The Library of Dresan logo is an example of this: as I recall, I played around with larger logos in varying degrees of transparency and shading but didn't like them. I then made a smaller, shrunken copy of the logo, intending to delete the original once I had the little one positioned. However, I found I liked the small logo superimposed on the larger one so much it became the basis of the logo design you see above. The left-to-right fade is another happy accident I capitalized on - I was trying for a flat fade and hit the wrong setting.

When I was satisfied with this logo and look I then made specialized logos for various areas of the site - most of which you never see because they're off in obscure corners like Research. To make the name of each area stand out, I swapped my name onto the top and the area description to the bottom, requiring the change in the font size you see below in the Research logo. In some respects I liked this logo even better than the original Library logo, but didn't use it on my main site because I thought it made my name too prominent.



But recently as I was redesigning the site I was playing around with a prototype that was in the Research space, and looking at the logo I decided to take the recommendations of all those people who have suggested putting your name prominently on your own site (I know, duh, I shouldn't have needed Jacob Nielsen and Ayn Rand to tell me that, but at least now I've come around). But I had a problem: I no longer had the original source file from which I generated these logos.

Actually, that's not quite true. At first all I thought I had were the finished image files, which had glows which made them hard to edit in Painter or Photoshop. But eventually I dug around and found the original Xara files. But that was a problem: Xara doesn't work on the Mac, unless you're willing to compile it yourself.

So I tried Xara on my Windows Vista partition, and then found I didn't have the fonts I needed - in particular, Caeldera and Papyrus.

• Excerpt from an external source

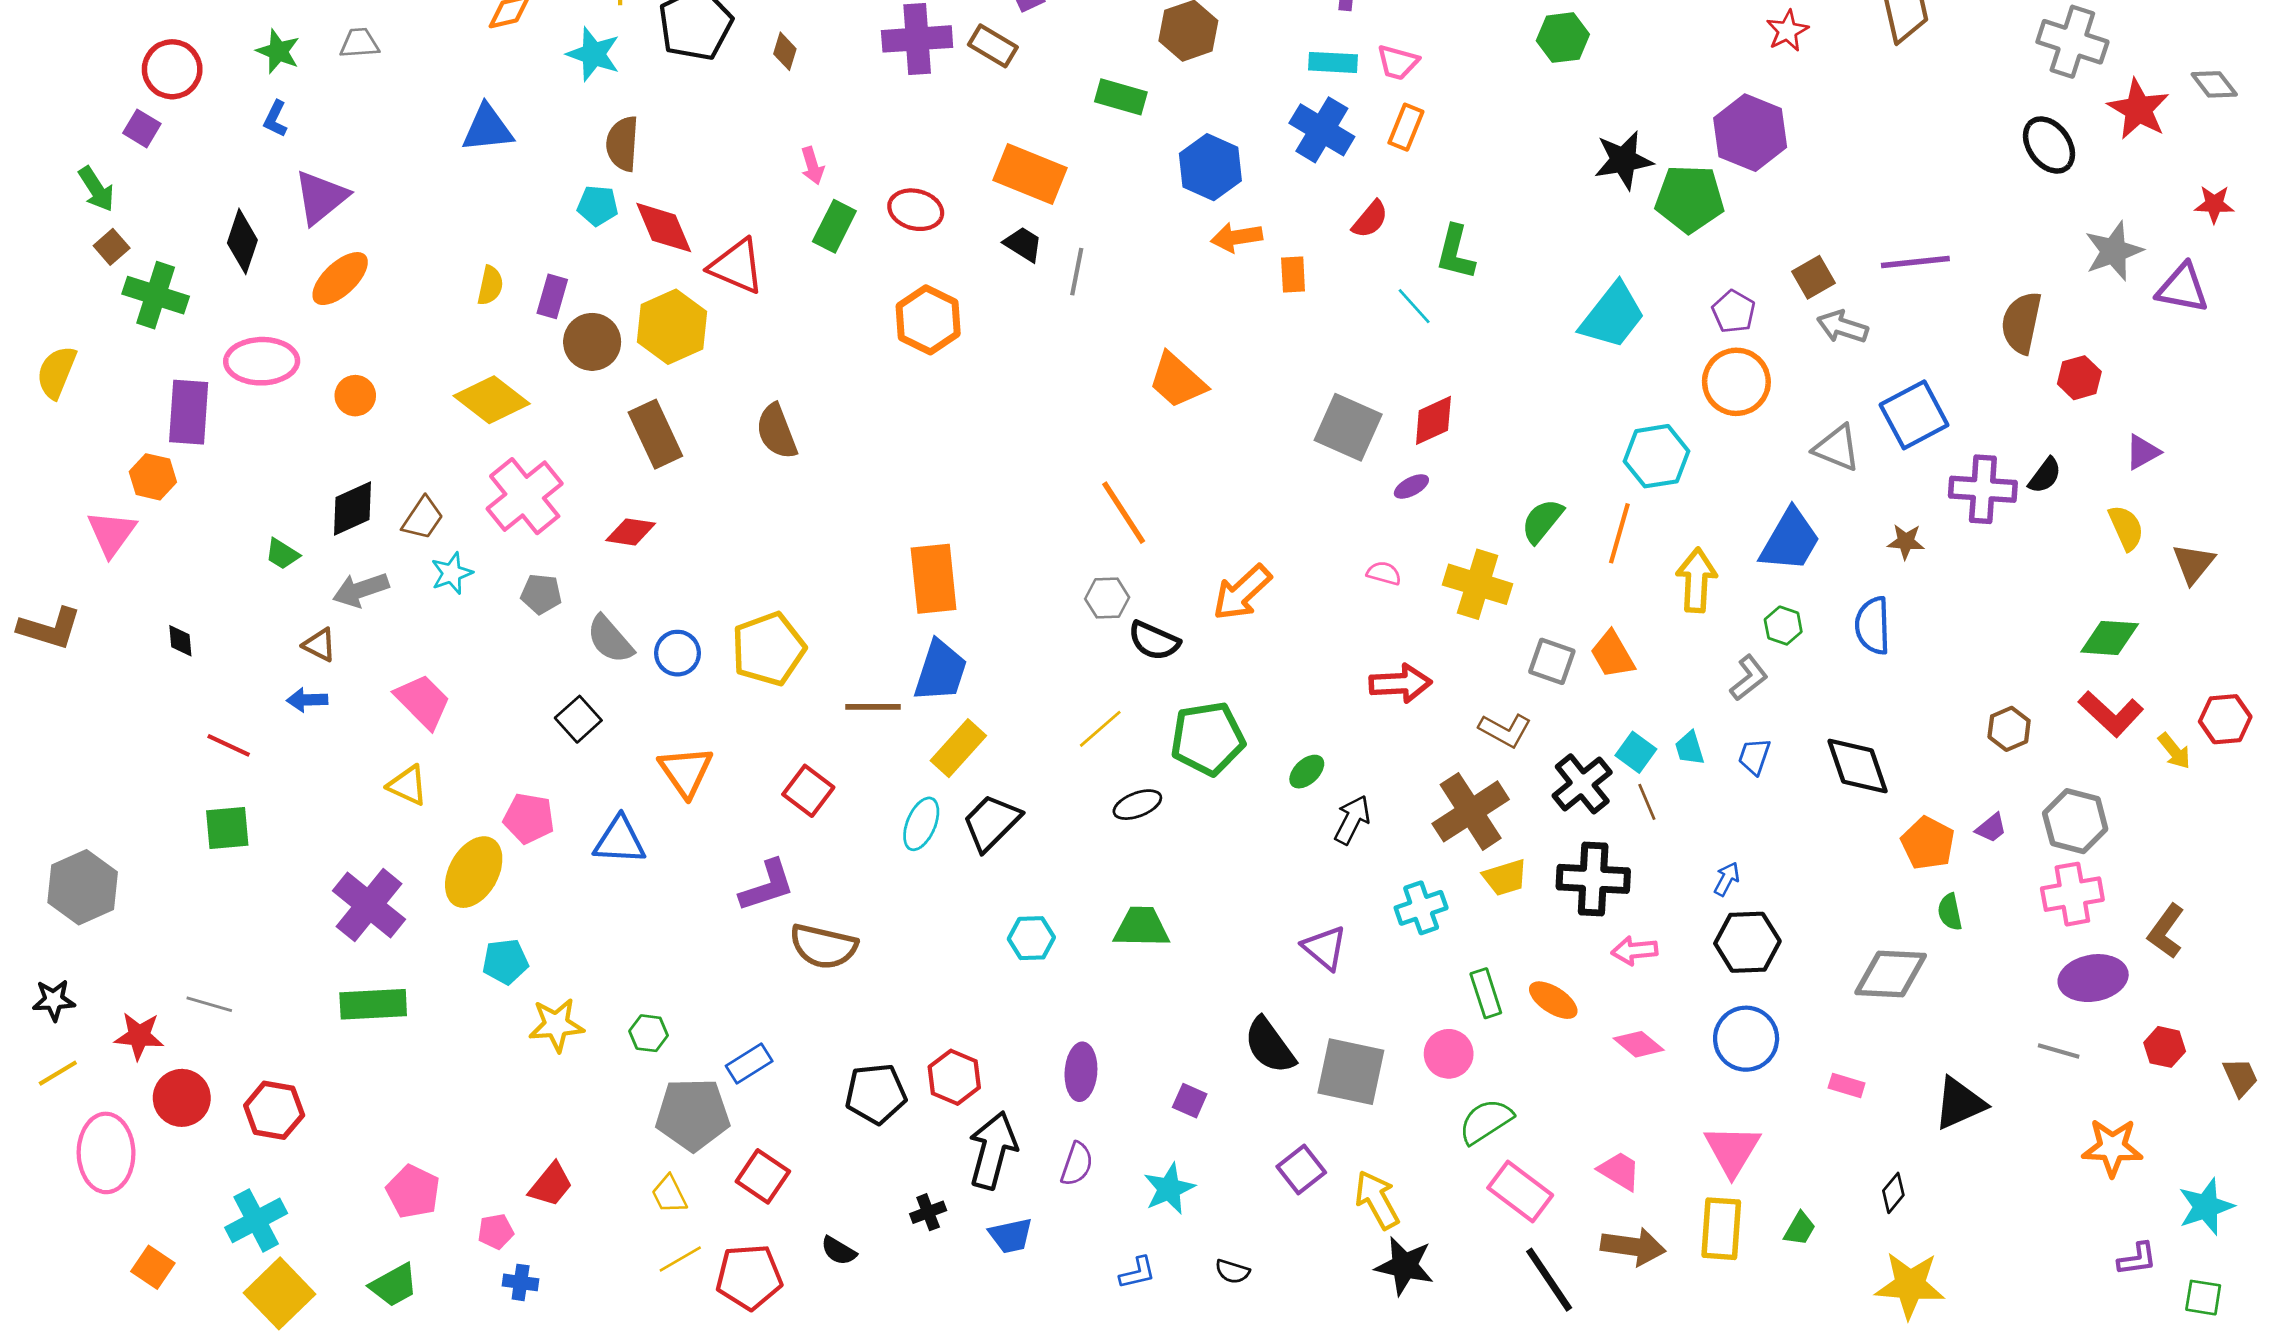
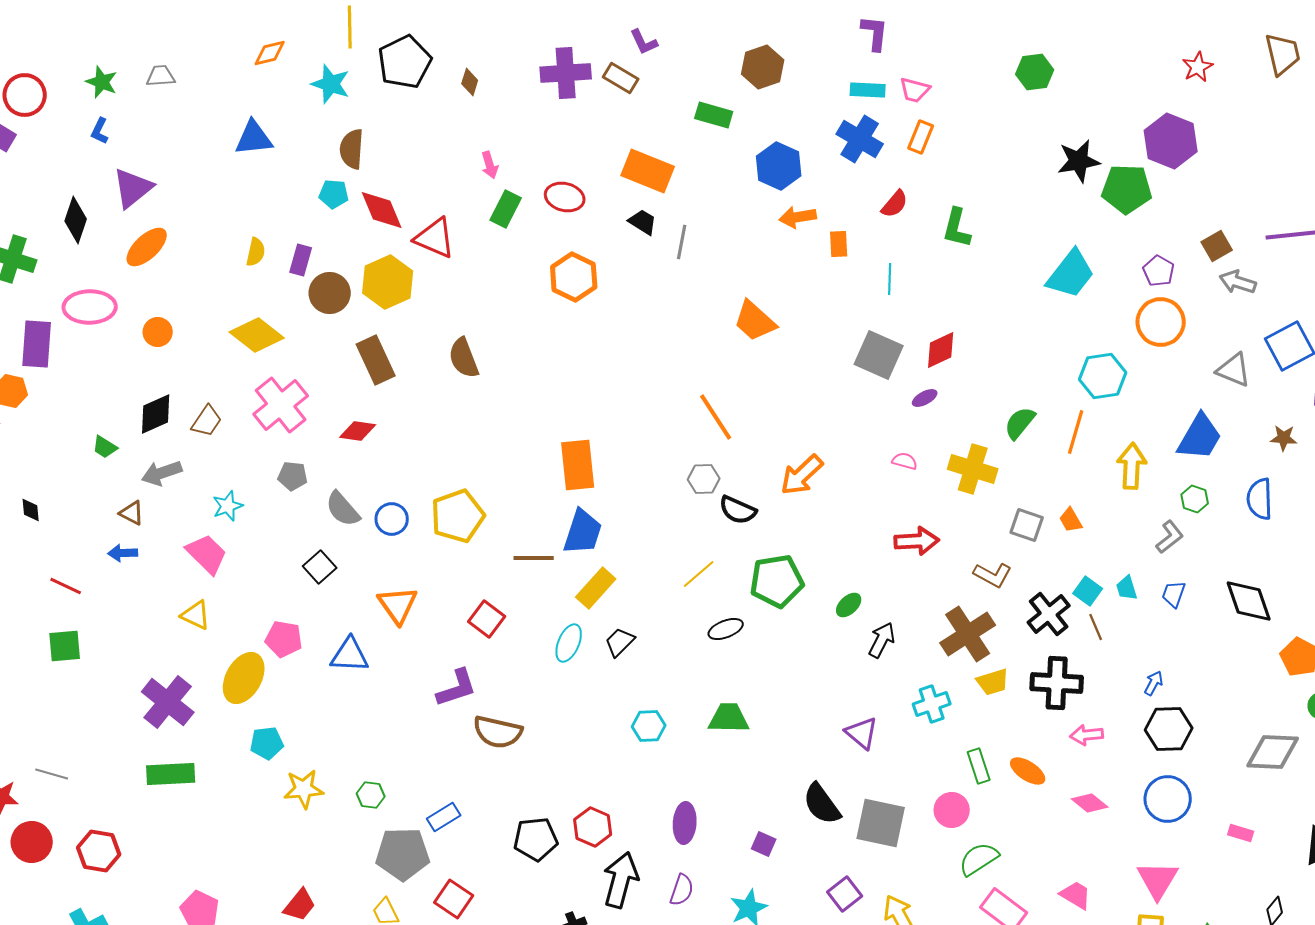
cyan line: (1414, 306) -> (890, 279), moved, turned 44
cyan star: (452, 573) -> (228, 506), moved
orange trapezoid: (1612, 654) -> (1071, 520), size x0.7
black trapezoid: (991, 822) -> (620, 642), size x0.7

Oddly, these fonts which I use so much were not embedded in my huge font library I've built up over the years - apparently they were put on some earlier system as part of a program which I didn't install on my Boot Camp Vista partition.

I struggled with the Xara files on Windows Vista for a while, then eventually decided to recreate the logo on the Mac in Corel Painter XI, a program I love but which is no more a vector graphics program than Xara is a natural media program. My results were mixed, as you can see below:



The Mac version of Papyrus had different sized capital letters, making the logo come out the wrong size. Worse, Painter had fewer options for playing with transparencies and glows, making it harder to experiment with the glow around the letters to get it right - causing the background to be too saturated and the black text to come out too blocky. Even worse still, I did this logo on my laptop, only to find out later its color balance was off.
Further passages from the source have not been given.